# Given records:
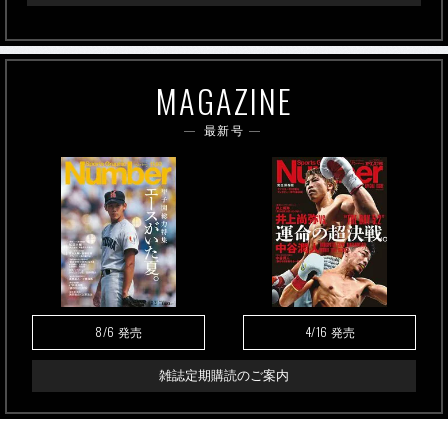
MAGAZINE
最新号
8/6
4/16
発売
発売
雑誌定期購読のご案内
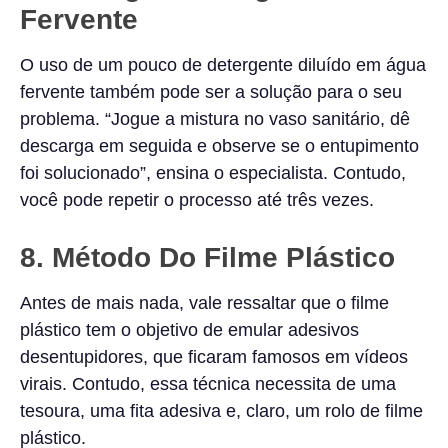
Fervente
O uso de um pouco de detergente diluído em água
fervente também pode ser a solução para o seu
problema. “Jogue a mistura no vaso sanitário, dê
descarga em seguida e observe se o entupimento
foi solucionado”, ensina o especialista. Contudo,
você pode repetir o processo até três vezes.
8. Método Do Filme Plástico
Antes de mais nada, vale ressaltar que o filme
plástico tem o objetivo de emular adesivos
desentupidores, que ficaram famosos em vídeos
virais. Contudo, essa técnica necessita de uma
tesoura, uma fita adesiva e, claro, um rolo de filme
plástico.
==
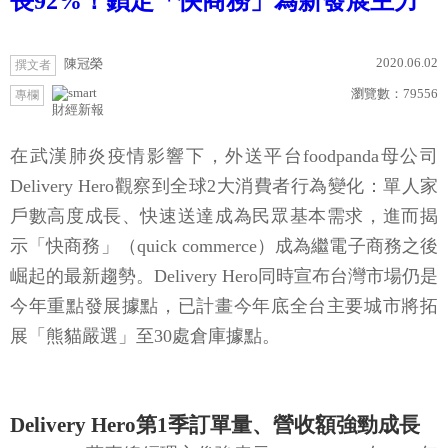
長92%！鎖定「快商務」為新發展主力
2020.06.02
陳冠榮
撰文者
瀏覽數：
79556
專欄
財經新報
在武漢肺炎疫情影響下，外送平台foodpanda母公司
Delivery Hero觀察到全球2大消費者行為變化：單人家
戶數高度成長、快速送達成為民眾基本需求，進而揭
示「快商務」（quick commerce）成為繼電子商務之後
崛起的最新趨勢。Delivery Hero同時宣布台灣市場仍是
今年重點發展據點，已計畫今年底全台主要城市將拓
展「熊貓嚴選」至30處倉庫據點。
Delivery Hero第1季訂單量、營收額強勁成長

# Action item:
From the entries above, print the lines beginning at the one with "você pode repetir o processo até três vezes." and stopping after the one with "virais. Contudo, essa", exactly as written and with nothing else.

# The completed task:
você pode repetir o processo até três vezes.
8. Método Do Filme Plástico
Antes de mais nada, vale ressaltar que o filme
plástico tem o objetivo de emular adesivos
desentupidores, que ficaram famosos em vídeos
virais. Contudo, essa técnica necessita de uma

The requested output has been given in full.